Large scale RSS aggregation, categorization, and publication dates...

I was listening to a post by Darren Neimke when he said there should be a set of global categories you could apply your blog postings to.  While I think this is possibly a tool that many people would abuse I do agree that with the right controls it could improve the channeling of information through RSS.  Many people think that the RSS feed and optimizations at the request level (compression and change headers) is pretty much all we can do with syndication, but there are some additional steps.  I'm going to examine one of these steps, a step that some sites have already taken, and talk about a very unfriendly RSS member that doesn't make things easy.

The Scenario
Create a site that does nothing more than aggregate and categorize other sites, providing the output as RSS.  Think Google, but that every search pattern you can think of has it's own RSS feed.  In current architectures we can't really think Google since they seem to have some inordinate amount of computers in order to do what they do, but we can think about aggregating some of the more popular sites that are crucial to our industry.  Think places like DotNetJunkies, Weblogs, and Blogs@MSDN.  We can then take categorization suggestions from these sites (a curiosity of mine is why categories have never shown up as an RSS extension that is widely used) or categorize them based on content.  The end result is that we have a series of categorized, aggregated feeds.

The Categorization
There are many ways to categorize things, but the most prominent would be the ability to globally categorize our own posts. Something in the XML akin to the following would be a standard categorization based on local categories, and I also show a format for possible global categories.
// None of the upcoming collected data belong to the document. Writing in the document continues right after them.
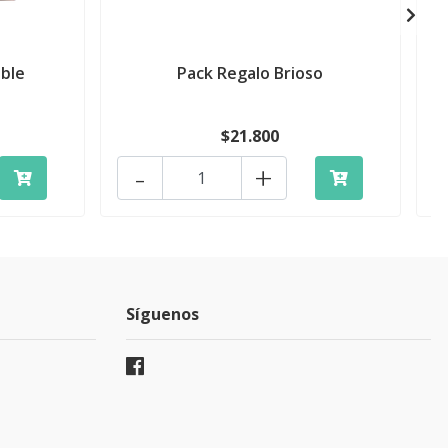
able
Pack Regalo Brioso
$21.800
-
+
Síguenos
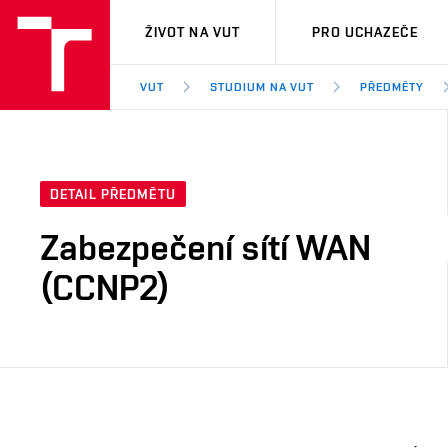
VUT
ŽIVOT NA VUT
PRO UCHAZEČE
VUT
STUDIUM NA VUT
PŘEDMĚTY
DETAIL PŘEDMĚTU
Zabezpečení sítí WAN
(CCNP2)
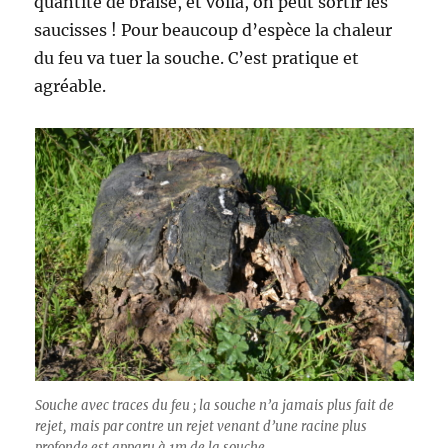
quantité de braise, et voila, on peut sortir les
saucisses ! Pour beaucoup d’espèce la chaleur
du feu va tuer la souche. C’est pratique et
agréable.
Souche avec traces du feu ; la souche n’a jamais plus fait de
rejet, mais par contre un rejet venant d’une racine plus
profonde est apparu à 1m de la souche.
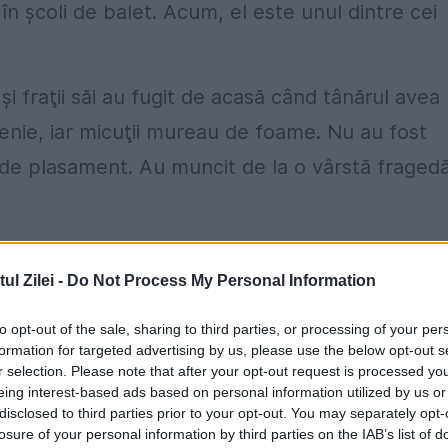
 în şcoli de balet. Acum, el este unul dintre cei
şi fraţii săi au fugit de acasă când tânărul avea
enie, iar micuţii mureau de foame. Nu au fost
rul de plasament. Au muncit de la o vârstă fraged
ntru familia lui Paul. Tânărul îşi ajută familia
l Zilei -
Do Not Process My Personal Information
au murit sau au dispărut. Durerea l-a făcut să se
lockbusters Crew.
to opt-out of the sale, sharing to third parties, or processing of your per
formation for targeted advertising by us, please use the below opt-out s
a început dansul sportiv de mică, iar
r selection. Please note that after your opt-out request is processed y
eing interest-based ads based on personal information utilized by us or
şi putea permite toate antrenamentele şi
disclosed to third parties prior to your opt-out. You may separately opt-
losure of your personal information by third parties on the IAB’s list of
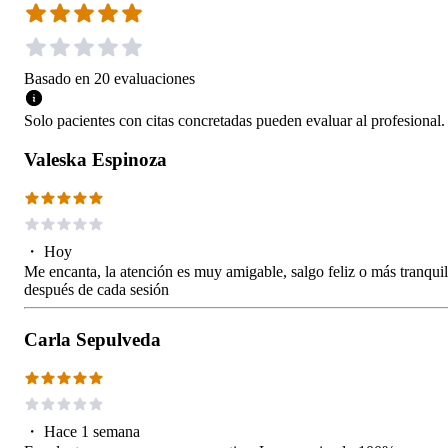
Basado en
20
evaluaciones
Solo pacientes con citas concretadas pueden evaluar al profesional.
Valeska Espinoza
・
Hoy
Me encanta, la atención es muy amigable, salgo feliz o más tranqui
después de cada sesión
Carla Sepulveda
・
Hace 1 semana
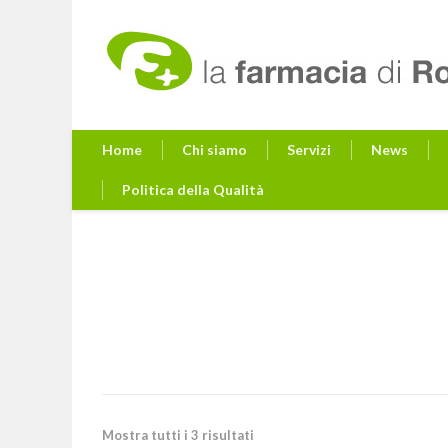
Home
Chi siamo
Servizi
News
Politica della Qualità
Mostra tutti i 3 risultati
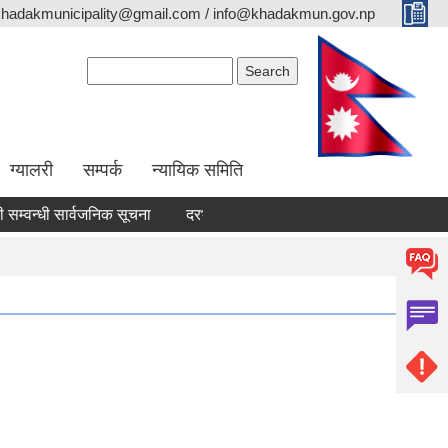
khadakmunicipality@gmail.com / info@khadakmun.gov.np
Search form
Search
ग्यालरी
सम्पर्क
न्यायिक समिति
वन्धी सार्वजनिक सूचना
दरभाउपत्र स्वीकृत गर्ने आश्यको सूचना
वैंक स्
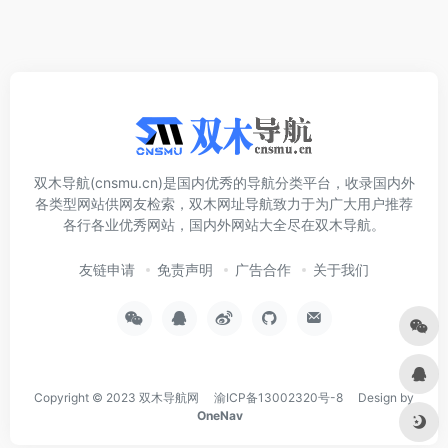
双木导航(cnsmu.cn)是国内优秀的导航分类平台，收录国内外
各类型网站供网友检索，双木网址导航致力于为广大用户推荐
各行各业优秀网站，国内外网站大全尽在双木导航。
友链申请
免责声明
广告合作
关于我们
Copyright © 2023
双木导航网
渝ICP备13002320号-8
Design by
OneNav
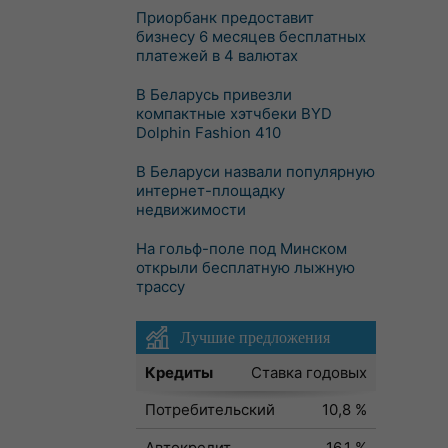
Приорбанк предоставит
бизнесу 6 месяцев бесплатных
платежей в 4 валютах
В Беларусь привезли
компактные хэтчбеки BYD
Dolphin Fashion 410
В Беларуси назвали популярную
интернет-площадку
недвижимости
На гольф-поле под Минском
открыли бесплатную лыжную
трассу
Лучшие предложения
Кредиты
Ставка годовых
Потребительский
10,8 %
Автокредит
16,1 %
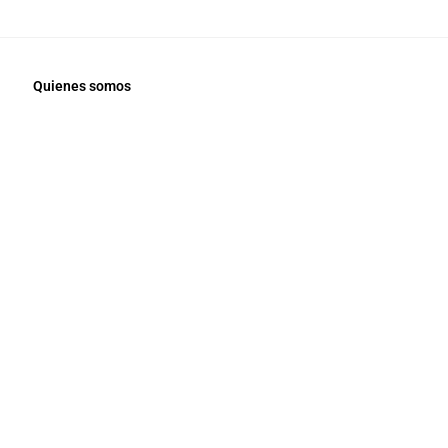
Quienes somos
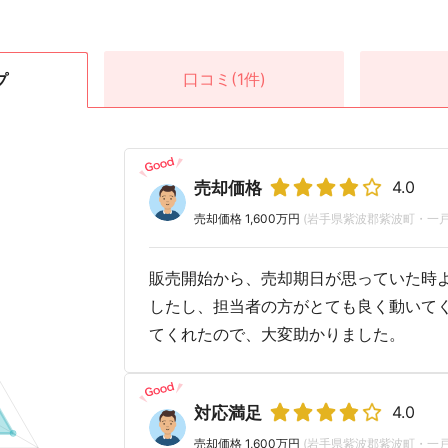
口コミ
(1件)
プ
4.0
売却価格
売却価格 1,600万円
(岩手県紫波郡紫波町・一戸
販売開始から、売却期日が思っていた時
したし、担当者の方がとても良く動いて
てくれたので、大変助かりました。
4.0
対応満足
売却価格 1,600万円
(岩手県紫波郡紫波町・一戸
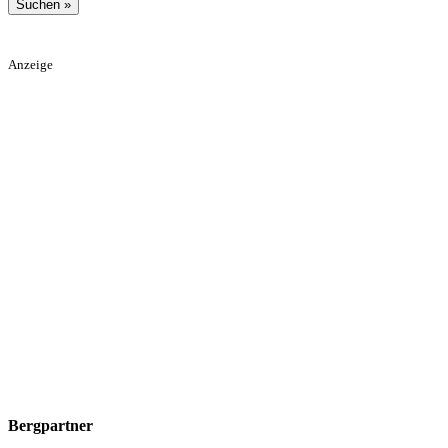
Anzeige
Bergpartner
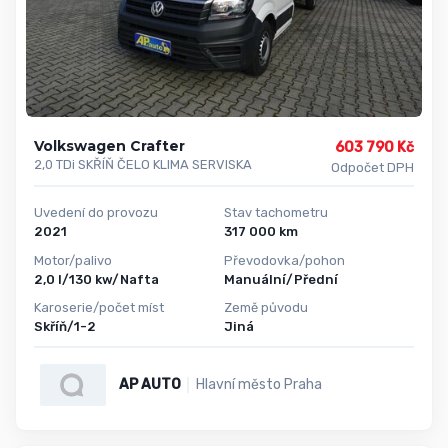
Volkswagen Crafter
603 790 Kč
2,0 TDi SKŘÍŇ ČELO KLIMA SERVISKA
Odpočet DPH
Uvedení do provozu
Stav tachometru
2021
317 000 km
Motor/palivo
Převodovka/pohon
2,0 l/130 kw/Nafta
Manuální/Přední
Karoserie/počet míst
Země původu
Skříň/1-2
Jiná
AP AUTO
Hlavní město Praha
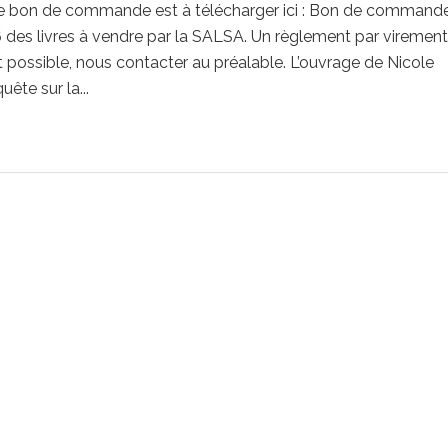
Le bon de commande est à télécharger ici : Bon de commande
6 des livres à vendre par la SALSA. Un règlement par virement
possible, nous contacter au préalable. L’ouvrage de Nicole
ête sur la...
<dwc:local_cat>Physics,Security,Longhorn</dwc:local_cat>
<dwc:global_cat refer=“http://www.amazon.com/BrowseCategories“>AmazonCat1,AmazonCat2</dwc:global_cat>

In the first case we have locally scoped categories similar to what we find in .Text.  We already have the ability to provide RSS feeds, just based on some category.  What we don't have is the ability for that data to be propagated down to the aggregator on the client or some other larger aggregator so that it can make a decision.  Very unfortunate.  The second case is even more important, since it allows us to scope our articles to a widely accepted format, perhaps Amazon browse categories as I use, or some other format perhaps hosted by sites prominent in each field.  Having the ability to scope my articles in jest of cauasality to some global physics categories would let users follow a path from me, to the site hosting the categorization scheme, and from there back out into the world of physics using resources that the site provides.

We don't stop there, however.  Once you get the XML feed in your aggregator you have more opportunities than you could imagine.  We can now provide aggregation based on tokenizing the document and determining categories based on content.  This is powerful, since most users don't want to spend the time required in order to define a good deal of categories for their own posts (aka, the global categories would allow them to select from a list that someone else provides and probably improve this issue) and they will never be as granular as the 500 or so words they use within their post.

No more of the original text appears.